Ainda temos muito e muito desses costumes, agora vestidos com outros trajes, pois não falta quem invente padrão, mão e contramão. Criou-se dessa forma a cultura do certo e do errado.
Professora, afinal qual é o certo? Não há uma resposta ideal para tal pergunta no que tange ao uso da língua, tendo em vista as inúmeras regras e exceções criadas pelos que estão autorizados a fazê-lo.
Para escrever este texto, tento usar a variedade padrão da língua. Se o estivesse lendo em um evento, a formalidade imperaria até mesmo no que concerne à correta pronúncia e entonação das palavras.
Olhaí, professora, então é o certo! Não seria exatamente isto. Melhor será o falante e escrevente da língua portuguesa, principalmente o professor, ser um indivíduo versátil, democrático e plausível para não correr o risco de excluir do convívio social e do mercado de trabalho criaturas humanas tão somente porque esqueceram um S do plural ou porque escreveram na redação “A gente vamos”.
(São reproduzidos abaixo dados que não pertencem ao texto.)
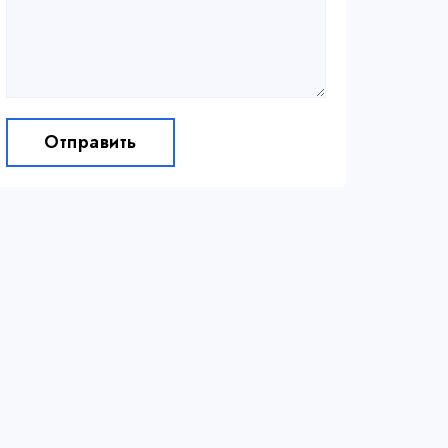
Отправить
Não se deve, em momento algum promover constrangimento aos nossos semelhantes pela língua que falam ou pelo pouco que escrevem. Dessa forma criaremos traumas indissolúveis e faremos com que os estudantes criem horror ao estudo da Língua Portuguesa assim como um filho se torna acabrunhado por repetidos maus tratos da mãe. Não me refiro ao pai porque há essa coisa antiga de chamar a língua de mãe (mãe solteira), o que faz das línguas estrangeiras madrastas. O pai não é Camões, mas o soldado romano acampado no território hoje Portugal.
Não temos o direito de pensar assim, anacronicamente, em plena era da mundialização.Há casos em que madrastas são superiores em muitas coisas a determinados tipos de mães biológicas. E que não me contestem os amantes de “ser mãe é padecer no paraíso”. A polícia e a justiça que digam sobre casos de mães que matam filhos e avós que ensinam maus costumes aos netos.
O que tentei passar nas aulas foi o amor pela diversidade da língua, seja em sua variante padrão ou na coloquial. Esta, de uma beleza, naturalidade e gosto de beijo na boca. Esse ministério equivale a conscientizar os alunos de que o seu semelhante não é errado pelo simples fato de que tem a pele negra, de que é magro, gordo, fala e escreve deste ou de outro jeito. E nem é totalmente certo o que se diz certo.
Tentei sempre dizer aos meus alunos que temos várias ferramentas a serem utilizadas para sermos aceitos em determinados locais, empregos, etc. Precisamos disto, mas jamais de exaltar uma forma de falar e de escrever e desmoralizar outra. Tudo é humano e tem toda a magnitude e beleza. Igualmente honrosos, artísticos e dignos de toda a admiração são a literatura parnasianos e a românticos; o romance regionalista com suas representações das falas dos personagens do campo; o romance de costumes com as suas expressões francesas de requinte de estilo; o cordel e tantos e tantos. Como diriam os queridos baianos, toda forma de se comunicar com o semelhante é linda, tudo é lindo. Como o diriam os franceses, três jolie.